> **Aim of the task**: Restate word for word the entries below, starting with the line with "France). [p. 357 à p. 713]." and continuing through the line with "Plus d'information...". Include both of those lines and no others.

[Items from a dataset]
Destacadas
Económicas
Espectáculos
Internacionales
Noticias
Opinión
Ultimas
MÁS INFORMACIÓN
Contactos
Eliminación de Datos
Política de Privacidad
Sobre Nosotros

...

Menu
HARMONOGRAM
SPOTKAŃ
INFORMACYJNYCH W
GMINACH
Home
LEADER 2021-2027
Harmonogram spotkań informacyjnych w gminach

...

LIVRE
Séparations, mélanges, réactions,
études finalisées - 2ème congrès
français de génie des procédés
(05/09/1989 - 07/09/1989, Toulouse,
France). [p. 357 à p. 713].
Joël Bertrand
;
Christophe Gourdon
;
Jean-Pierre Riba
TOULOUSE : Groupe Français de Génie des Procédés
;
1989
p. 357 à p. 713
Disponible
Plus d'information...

> **Result of this task**:
France). [p. 357 à p. 713].
Joël Bertrand
;
Christophe Gourdon
;
Jean-Pierre Riba
TOULOUSE : Groupe Français de Génie des Procédés
;
1989
p. 357 à p. 713
Disponible
Plus d'information...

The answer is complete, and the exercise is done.